Dairy processors have taken notice. In fact, there are seven major new plant projects in the works across the globe (specifically, in Australia, Germany, Ireland and New Zealand), all focused on manufacturing UHT milk specifically for export. But these plants’ combined output is still inefficient to meet projected demand, USDEC says. 

“U.S. suppliers have an opportunity to play a bigger role in China’s booming UHT milk market,” says Ross Christieson, senior vice president of market research and analysis, USDEC. “To do so, they need to concentrate on 1) developing the right products and packaging to meet Chinese needs, which are very different from U.S. needs; 2) getting more price competitive (or accepting a smaller, niche share of the market; and 3) establishing price models that use longer pricing periods more akin to those offered by competitors.” 

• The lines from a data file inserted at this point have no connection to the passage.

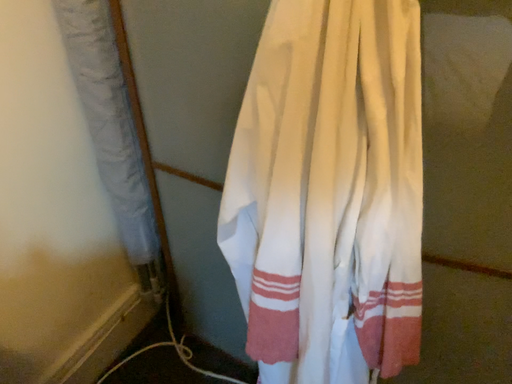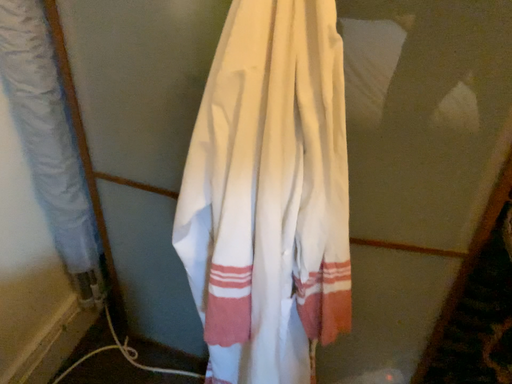 Question: Which way did the camera rotate in the video?

Choices:
 (A) rotated right
 (B) rotated left

Answer: (A) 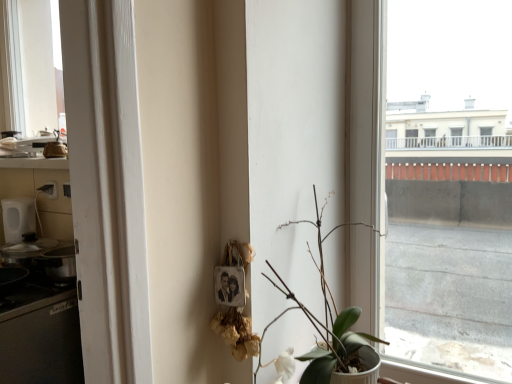 The width and height of the screenshot is (512, 384). What do you see at coordinates (430, 224) in the screenshot? I see `transparent glass window at center` at bounding box center [430, 224].

Image resolution: width=512 pixels, height=384 pixels. In order to click on transparent glass window at center in this screenshot , I will do `click(430, 224)`.

Describe the element at coordinates (325, 318) in the screenshot. The width and height of the screenshot is (512, 384). I see `green matte plant at lower left` at that location.

This screenshot has height=384, width=512. What are the coordinates of `green matte plant at lower left` in the screenshot? It's located at (325, 318).

Identify the location of transparent glass window at center. Image resolution: width=512 pixels, height=384 pixels. (430, 224).

Is green matte plant at lower left at the right side of transparent glass window at center?

No, green matte plant at lower left is not to the right of transparent glass window at center.

Which object is further away from the camera, green matte plant at lower left or transparent glass window at center?

transparent glass window at center.

Is point (349, 223) less distant than point (431, 115)?

Yes, it is in front of point (431, 115).

From the image's perspective, is green matte plant at lower left on top of transparent glass window at center?

No, from the image's perspective, green matte plant at lower left is not on top of transparent glass window at center.

From a real-world perspective, relative to transparent glass window at center, is green matte plant at lower left vertically above or below?

In terms of real-world spatial position, green matte plant at lower left is below transparent glass window at center.

Does green matte plant at lower left have a lesser width compared to transparent glass window at center?

No.

Who is shorter, green matte plant at lower left or transparent glass window at center?

green matte plant at lower left is shorter.

Based on the photo, between green matte plant at lower left and transparent glass window at center, which one has larger size?

green matte plant at lower left is bigger.

Would you say transparent glass window at center is part of green matte plant at lower left's contents?

No.

From the picture: Is green matte plant at lower left beside transparent glass window at center?

No, green matte plant at lower left is not next to transparent glass window at center.

Is green matte plant at lower left looking in the opposite direction of transparent glass window at center?

green matte plant at lower left does not have its back to transparent glass window at center.

What's the angular difference between green matte plant at lower left and transparent glass window at center's facing directions?

The facing directions of green matte plant at lower left and transparent glass window at center are 88.4 degrees apart.

You are a GUI agent. You are given a task and a screenshot of the screen. Output one action in this format:
    pyautogui.click(x=<x>, y=<y>)
    Task: Click on the houseplant below the transparent glass window at center (from the image's perspective)
    Image resolution: width=512 pixels, height=384 pixels.
    Given the screenshot: What is the action you would take?
    pyautogui.click(x=325, y=318)

Between transparent glass window at center and green matte plant at lower left, which one appears on the left side from the viewer's perspective?

green matte plant at lower left is more to the left.

Does transparent glass window at center come behind green matte plant at lower left?

Yes, transparent glass window at center is further from the viewer.

Between point (403, 302) and point (306, 316), which one is positioned behind?

Point (403, 302)

From the image's perspective, is transparent glass window at center above or below green matte plant at lower left?

From the image's perspective, transparent glass window at center appears above green matte plant at lower left.

From a real-world perspective, is transparent glass window at center on top of green matte plant at lower left?

Yes.

Considering the sizes of objects transparent glass window at center and green matte plant at lower left in the image provided, who is thinner, transparent glass window at center or green matte plant at lower left?

Thinner between the two is transparent glass window at center.

Consider the image. Between transparent glass window at center and green matte plant at lower left, which one has less height?

Standing shorter between the two is green matte plant at lower left.

Between transparent glass window at center and green matte plant at lower left, which one has larger size?

Bigger between the two is green matte plant at lower left.

Is green matte plant at lower left located within transparent glass window at center?

That's incorrect, green matte plant at lower left is not inside transparent glass window at center.

Is transparent glass window at center not close to green matte plant at lower left?

No, transparent glass window at center is not far away from green matte plant at lower left.

Is transparent glass window at center facing towards green matte plant at lower left?

Yes, transparent glass window at center is oriented towards green matte plant at lower left.

How different are the orientations of transparent glass window at center and green matte plant at lower left in degrees?

transparent glass window at center and green matte plant at lower left are facing 88.4 degrees away from each other.

Measure the distance from transparent glass window at center to green matte plant at lower left.

transparent glass window at center is 20.87 inches from green matte plant at lower left.

Find the location of a particular element. This screenshot has width=512, height=384. window above the green matte plant at lower left (from the image's perspective) is located at coordinates (430, 224).

Where is `window lying behind the green matte plant at lower left`? The image size is (512, 384). window lying behind the green matte plant at lower left is located at coordinates (430, 224).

Specifically, the Chinese market demands 1-liter cartons with no additives (not even vitamins), USDEC officials say. Pricing, while more challenging to address, is less of a concern than it has been in the past due to quality scares in the Chinese market, USDEC notes. 

“Due in part to past food safety scares, Chinese consumers have shown they are willing to pay for imported UHT milk up to two to three times the price of local labels,” Christieson notes. “That being said, Chinese consumers are cost conscious. Competitive pricing is a key factor in the grocery retail section, putting U.S. products at a disadvantage next to brands from Europe and Oceania.” 

Still, it’s a puzzle worth solving when you consider one fact: Roughly 300 million people will move to Chinese cities over the next 17 years (a population nearly the size of the entire United States). This urbanization, encouraged by government programs, will increase the country’s dairy consumption.


The United States currently owns less than 4 percent of the Chinese UHT milk import market.